People are threatening to cancel their Netflix subscriptions over politics

Skipping straight to digital video news, streaming and the world of politics intersected this week when a campaign to boycott Netflix sprang up in response to an announcement by the streaming giant that angered the US conservatives community. Netflix announced that a new deal was struck with a production company linked to the Obamas, which along with the recent appointment of former Obama admin advisor Susan Rice to its board of director, had caught the ire of conservatives, now accusing Netflix of having a liberal bias.

Polling conducted by YouGov did find a serious slide (of 16%) in Netflix’s favorability rating among conservatives (unsurprisingly, they also found a 15% rise in favorability among liberals), but Netflix remains one of the most liked networks in the US (second only to the Discovery network), even among self identified Republicans.

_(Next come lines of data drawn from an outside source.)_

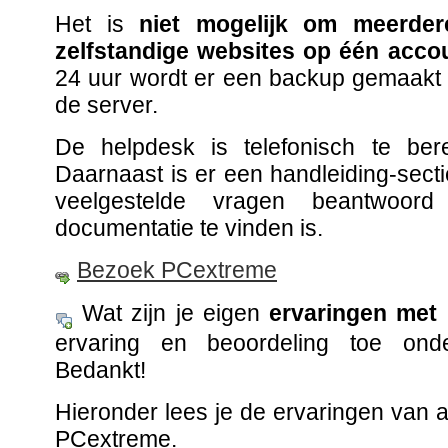
Het is
niet mogelijk om meerde
zelfstandige websites op één acco
24 uur wordt er een backup gemaakt
de server.
De helpdesk is telefonisch te ber
Daarnaast is er een handleiding-sect
veelgestelde vragen beantwoo
documentatie te vinden is.
Bezoek PCextreme
Wat zijn je eigen
ervaringen met
ervaring en beoordeling toe ond
Bedankt!
Hieronder lees je de ervaringen van
PCextreme.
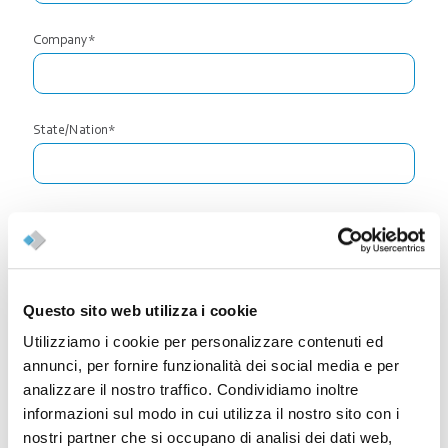
Company*
State/Nation*
Email*
Questo sito web utilizza i cookie
Phone*
Utilizziamo i cookie per personalizzare contenuti ed
annunci, per fornire funzionalità dei social media e per
analizzare il nostro traffico. Condividiamo inoltre
Company Address*
informazioni sul modo in cui utilizza il nostro sito con i
nostri partner che si occupano di analisi dei dati web,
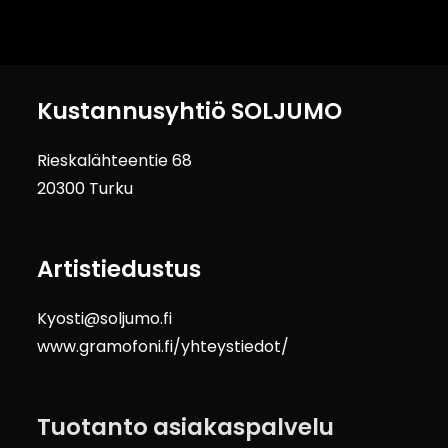
Kustannusyhtiö SOLJUMO
Rieskalähteentie 68
20300 Turku
Artistiedustus
Kyosti@soljumo.fi
www.gramofoni.fi/yhteystiedot/
Tuotanto asiakaspalvelu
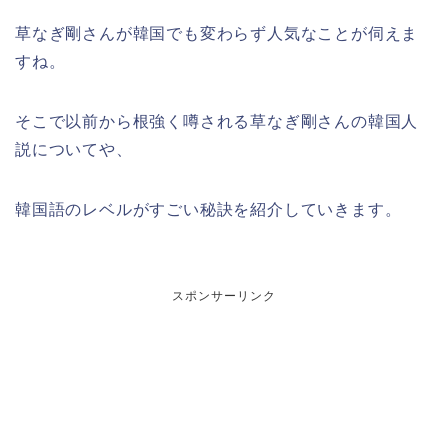
草なぎ剛さんが韓国でも変わらず人気なことが伺えま
すね。
そこで以前から根強く噂される草なぎ剛さんの韓国人
説についてや、
韓国語のレベルがすごい秘訣を紹介していきます。
スポンサーリンク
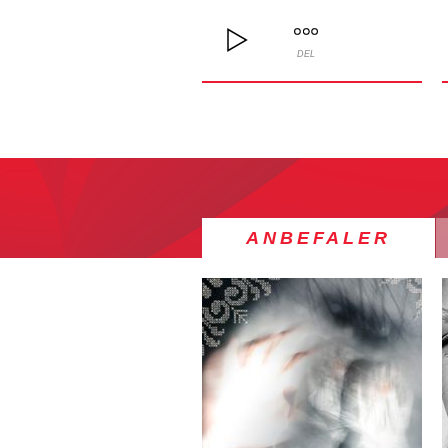
DEL
ANBEFALER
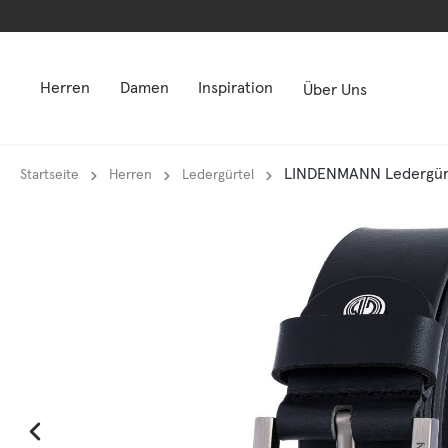
springen
springen
Zur Hauptnavigation springen
Zur Hauptnavigation springen
Herren
Damen
Inspiration
Über Uns
LINDENMANN Ledergürte
Startseite
Herren
Ledergürtel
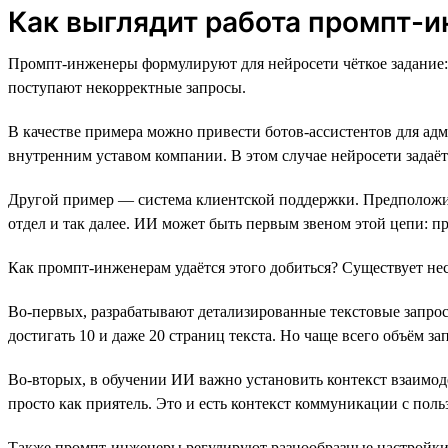
Как выглядит работа промпт-
Промпт-инженеры формулируют для нейросети чёткое задание: 
поступают некорректные запросы.
В качестве примера можно привести ботов-ассистентов для ад
внутренним уставом компании. В этом случае нейросети задаёт
Другой пример — система клиентской поддержки. Предположим,
отдел и так далее. ИИ может быть первым звеном этой цепи: п
Как промпт-инженерам удаётся этого добиться? Существует нес
Во-первых, разрабатывают детализированные текстовые запрос
достигать 10 и даже 20 страниц текста. Но чаще всего объём 
Во-вторых, в обучении ИИ важно установить контекст взаимоде
просто как приятель. Это и есть контекст коммуникации с поль
Также промпт-инженеры регулируют разнообразные настройки мо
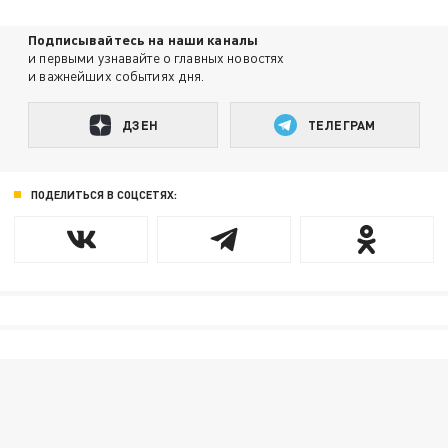
Подписывайтесь на наши каналы
и первыми узнавайте о главных новостях
и важнейших событиях дня.
ДЗЕН
ТЕЛЕГРАМ
ПОДЕЛИТЬСЯ В СОЦСЕТЯХ:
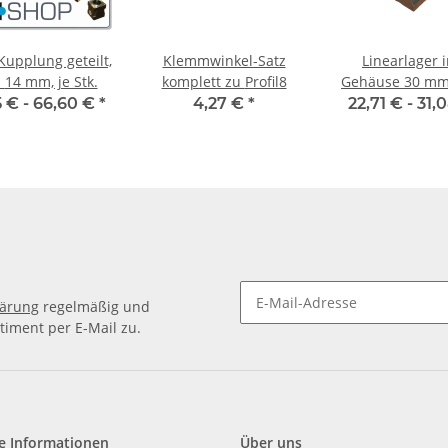
Kupplung geteilt,
Klemmwinkel-Satz
Linearlager i
Stahl 14 mm, je Stk.
komplett zu Profil8
Gehäuse 30 mm
SMA-L
 € -
66,60 €
*
4,27 €
*
22,71 € -
31,
lärung
regelmäßig und
timent per E-Mail zu.
e Informationen
Über uns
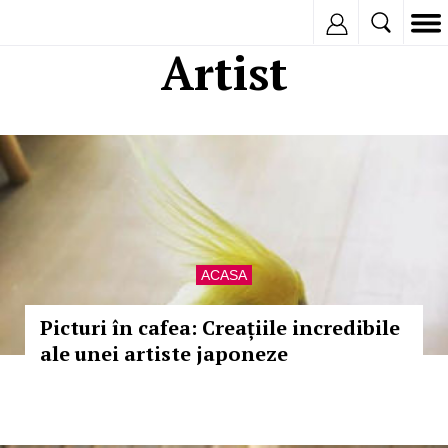
Inregistreaza
Artist
ACASA
Picturi în cafea: Creațiile incredibile
ale unei artiste japoneze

Like many critics have concluded, Netflix’s move has very little to do with politics, but very much to do with business (like any good corporation). The Obamas are popular in many of the markets that Netflix are trying to grow, and so business trumps (pun unintended) any real or perceived political bias.

For those that haven’t cancelled their Netflix subscriptions yet, they are increasingly watching Netflix and other media via their streaming media devices such as the Apple TV or Roku, as opposed to using their smart TV to do so, according to new data released by Parks Associates. In fact, 50% of people who have smart TVs also down a streaming media device that probably duplicates many of the functions they already have on their TV.

Amazon Fire TV

People prefer Amazon’s Fire TV over Google’s Chromecast

For anyone who has used both types of devices, this shouldn’t come as a surprise. Smart TVs often have cumbersome interfaces that makes little effort to be user friendly, and have apps that aren’t updated frequently enough to take advantage of the latest features of services such as Netflix. There’s nothing “smart” about many of the set ups on these so called smart TVs, with many of the features merely an afterthought and it’s more for marketing reasons than anything else that these features exist.

The Parks data also pointed to a small decline in Google’s share of the streaming media device market, with Amazon filling the void. The Chromecast, as good as it is, is also limited in the number of supported apps and in terms of usability (relying on your smartphone/tablet app in order to provide much of the usability, leading to a lack of a coherent and consistent interface between services).

Other data shows the adoption of 4K/Ultra HD television sets is gathering pace, with 30% of TV purchasers now going for the 4K type over the standard HD ones. Again, not too surprising considering the sometimes small price premium between HD and UHD models.